Description of the task: Go through the records and filter out every line lacking the word "POSTĘPOWANIA"; copy the lines that remain.

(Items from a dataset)

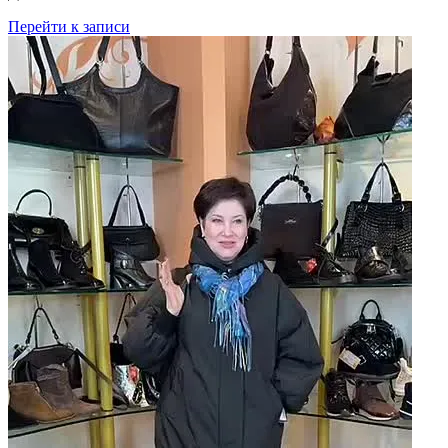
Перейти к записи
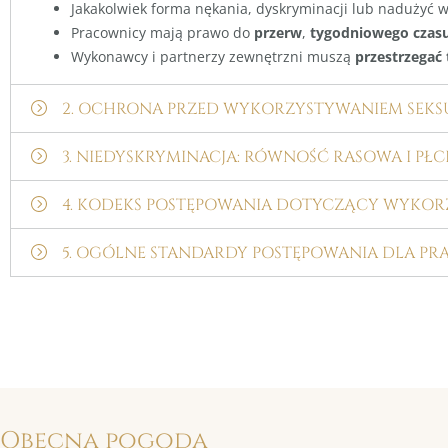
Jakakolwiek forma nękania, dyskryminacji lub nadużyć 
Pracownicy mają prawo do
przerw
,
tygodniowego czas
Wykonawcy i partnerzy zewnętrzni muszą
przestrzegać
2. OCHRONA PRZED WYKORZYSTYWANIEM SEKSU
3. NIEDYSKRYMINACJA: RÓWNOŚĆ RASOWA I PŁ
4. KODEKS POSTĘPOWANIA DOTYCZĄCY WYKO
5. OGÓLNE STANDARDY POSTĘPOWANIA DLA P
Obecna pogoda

--

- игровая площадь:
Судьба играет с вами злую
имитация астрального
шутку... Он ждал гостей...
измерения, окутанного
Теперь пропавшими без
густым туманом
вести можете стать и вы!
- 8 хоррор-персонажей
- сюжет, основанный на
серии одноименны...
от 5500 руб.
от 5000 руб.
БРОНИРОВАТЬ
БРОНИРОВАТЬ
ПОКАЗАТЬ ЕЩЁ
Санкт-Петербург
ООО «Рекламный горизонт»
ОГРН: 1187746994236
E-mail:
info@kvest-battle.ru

==

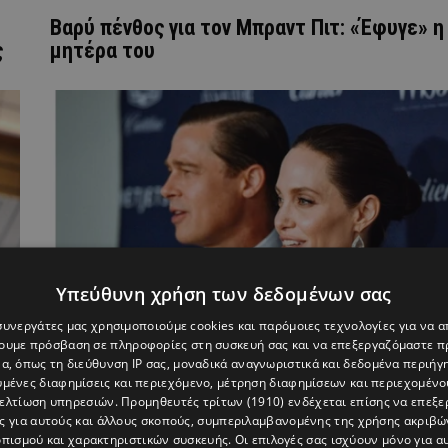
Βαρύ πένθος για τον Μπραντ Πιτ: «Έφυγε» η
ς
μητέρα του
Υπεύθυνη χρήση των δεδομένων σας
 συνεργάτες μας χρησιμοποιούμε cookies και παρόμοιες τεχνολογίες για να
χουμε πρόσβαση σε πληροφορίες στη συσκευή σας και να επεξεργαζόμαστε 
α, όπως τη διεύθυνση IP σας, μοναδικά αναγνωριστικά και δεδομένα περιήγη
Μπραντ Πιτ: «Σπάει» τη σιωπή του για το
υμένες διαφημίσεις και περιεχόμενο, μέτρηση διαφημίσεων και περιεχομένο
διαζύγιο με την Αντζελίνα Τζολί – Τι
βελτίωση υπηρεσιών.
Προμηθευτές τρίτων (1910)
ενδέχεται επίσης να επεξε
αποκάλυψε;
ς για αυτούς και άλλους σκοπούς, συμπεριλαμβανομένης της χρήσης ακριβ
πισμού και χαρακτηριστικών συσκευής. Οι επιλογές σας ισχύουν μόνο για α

The completed task:
4. KODEKS POSTĘPOWANIA DOTYCZĄCY WYKO
5. OGÓLNE STANDARDY POSTĘPOWANIA DLA P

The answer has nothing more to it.